Workforce Trends in the U.S. Mining Industry

Issue
Workforce availability has become a significant problem for the domestic mining industry. Without an adequate workforce, the basic building blocks of the economy - energy and minerals - cannot be domestically produced. The new global emerging middle class will continue to create competition for mineral resources that will likely increase demand well into the future. However, it is unlikely that there will be sufficient skilled mine labor to satisfy this demand over the next 20 years. 

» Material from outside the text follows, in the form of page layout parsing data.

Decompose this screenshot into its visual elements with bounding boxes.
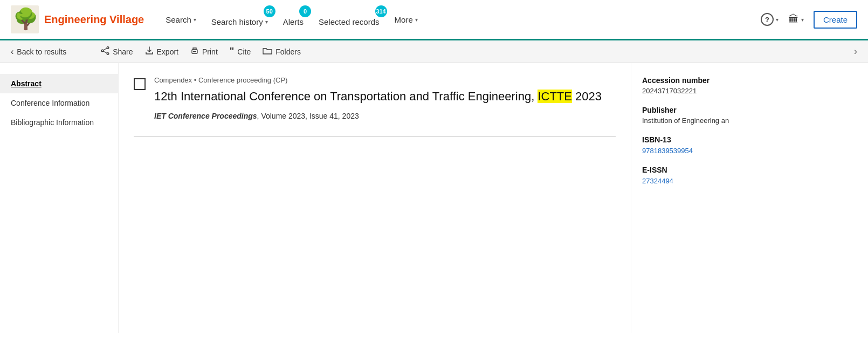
toolbar: ‹ Back to results Share <box>0 40 868 63</box>
svg-text:🌳: 🌳 <box>13 6 39 31</box>
record-header: Compendex • Conference proceeding (CP) 1… <box>134 76 616 120</box>
accession-number-section: Accession number 20243717032221 <box>642 76 771 95</box>
more-chevron-icon: ▾ <box>415 17 418 23</box>
content-area: Abstract Conference Information Bibliogr… <box>0 63 868 333</box>
content-divider <box>134 136 616 137</box>
print-icon <box>190 46 199 57</box>
export-icon <box>145 46 154 57</box>
back-arrow-icon: ‹ <box>11 47 13 57</box>
search-history-badge: 50 <box>264 5 275 17</box>
header-right: ? ▾ 🏛 ▾ Create <box>761 11 857 29</box>
create-button[interactable]: Create <box>814 11 857 29</box>
eissn-label: E-ISSN <box>642 166 771 174</box>
alerts-badge: 0 <box>299 5 311 17</box>
selected-records-badge: 314 <box>375 5 387 17</box>
collapse-panel-button[interactable]: › <box>854 46 857 57</box>
sidebar-item-bibliographic-information[interactable]: Bibliographic Information <box>0 113 118 132</box>
svg-point-3 <box>107 52 109 54</box>
publisher-value: Institution of Engineering an <box>642 117 771 125</box>
eissn-link[interactable]: 27324494 <box>642 177 673 185</box>
record-select-checkbox[interactable] <box>134 78 146 90</box>
record-meta: Compendex • Conference proceeding (CP) <box>154 76 616 84</box>
folders-button[interactable]: Folders <box>263 46 301 57</box>
nav-search[interactable]: Search ▾ <box>166 15 196 24</box>
cite-button[interactable]: " Cite <box>230 46 251 57</box>
back-to-results-button[interactable]: ‹ Back to results <box>11 47 66 57</box>
institution-button[interactable]: 🏛 ▾ <box>788 13 804 26</box>
help-chevron-icon: ▾ <box>776 17 779 23</box>
record-title: 12th International Conference on Transpo… <box>154 88 616 105</box>
folders-icon <box>263 46 272 57</box>
svg-point-4 <box>101 50 104 52</box>
share-icon <box>101 46 109 57</box>
cite-icon: " <box>230 46 235 57</box>
share-button[interactable]: Share <box>101 46 133 57</box>
isbn-section: ISBN-13 9781839539954 <box>642 135 771 155</box>
record-journal: IET Conference Proceedings, Volume 2023,… <box>154 112 616 120</box>
sidebar-item-abstract[interactable]: Abstract <box>0 74 118 93</box>
right-panel: Accession number 20243717032221 Publishe… <box>631 63 782 333</box>
logo-area[interactable]: 🌳 Engineering Village <box>11 5 144 33</box>
toolbar-right: › <box>854 46 857 57</box>
main-content: Compendex • Conference proceeding (CP) 1… <box>119 63 631 333</box>
eissn-section: E-ISSN 27324494 <box>642 166 771 185</box>
nav-selected-records[interactable]: Selected records 314 <box>319 13 380 26</box>
publisher-label: Publisher <box>642 106 771 114</box>
toolbar-actions: Share Export Print <box>101 46 301 57</box>
history-chevron-icon: ▾ <box>265 19 268 25</box>
record-info: Compendex • Conference proceeding (CP) 1… <box>154 76 616 120</box>
logo-icon: 🌳 <box>11 5 39 33</box>
accession-number-label: Accession number <box>642 76 771 85</box>
search-chevron-icon: ▾ <box>194 17 196 23</box>
institution-icon: 🏛 <box>788 13 799 26</box>
isbn-label: ISBN-13 <box>642 135 771 144</box>
publisher-section: Publisher Institution of Engineering an <box>642 106 771 125</box>
print-button[interactable]: Print <box>190 46 218 57</box>
export-button[interactable]: Export <box>145 46 178 57</box>
nav-alerts[interactable]: Alerts 0 <box>283 13 304 26</box>
nav-search-history[interactable]: Search history ▾ 50 <box>211 13 268 26</box>
accession-number-value: 20243717032221 <box>642 87 771 95</box>
nav-more[interactable]: More ▾ <box>395 15 418 24</box>
logo-text: Engineering Village <box>44 13 144 26</box>
help-button[interactable]: ? ▾ <box>761 13 779 26</box>
left-sidebar: Abstract Conference Information Bibliogr… <box>0 63 119 333</box>
sidebar-item-conference-information[interactable]: Conference Information <box>0 93 118 113</box>
svg-line-5 <box>104 48 107 50</box>
institution-chevron-icon: ▾ <box>801 17 804 23</box>
svg-line-6 <box>104 51 107 53</box>
svg-rect-8 <box>193 51 196 52</box>
svg-point-2 <box>107 46 109 49</box>
main-nav: Search ▾ Search history ▾ 50 Alerts 0 Se… <box>166 13 761 26</box>
isbn-link[interactable]: 9781839539954 <box>642 147 693 155</box>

Energy Information Administration (EIA) projections have the mining industry growing by about 50,000 workers by 2019, however the industry will need 78,000 additional replacement workers due to retirement, for a total of 128,000 new positions by 2019. By 2029, more than half the current workforce will be retired and replaced (~221,000 workers) creating a skill and knowledge gap the industry may be challenged to accommodate. Finding and retaining skilled labor is likely to be a lasting problem for mining companies. 

Background 
Mining is a global business. The United States mining workforce is subject to many of the tidal forces that affect the industry outside the borders of the U.S. For instance, mine labor shortages in Australia can affect the domestic mine workforce if wages and other benefits in Australia and elsewhere exceed those in the U.S. Conversely, gaps in the U.S. mine workforce market may create a draw for foreign labor. 

Mining will be one of a handful of sectors that will add jobs at a fairly constant rate (11,000 to 13,000 per year) over the next 20 years driven by retirement of the current workforce and projected increase in demand for resource production. These will tend to be well-paying, relatively long-term jobs. On the downside, the U.S. may not presently have the skilled labor or educational base to meet the current resource demand, and the skilled labor that does exist may well be lured to places promising higher wages (Australia, Canada, etc.). 

There has been a steady decline in the number of mining and mineral engineering programs at U.S. colleges and universities from a high of 25 in 1982 to 14 in 2014. There has also been a corresponding decline in U.S. faculty (~120 in 1984 to ~70 in 2014) in these programs as well as a shortage of qualified candidates to fill these faculty vacancies. Federal funding of studies and research in mining has been drastically reduced and the dissolution of the former federal Bureau of Mines removed all funding for mining schools under the Mining and Mineral Resource Institutes Act of 1984. While there has been a noticeable increase in the number of graduates from mining and mineral engineering programs since 2004, it is doubtful that U.S. schools, as they are currently staffed, will be able to keep up as demand for qualified graduates has outstripped supply (Fig. 2). Unless this is corrected, the nation risks losing its capacity to provide new science and engineering professionals for the mining workforce.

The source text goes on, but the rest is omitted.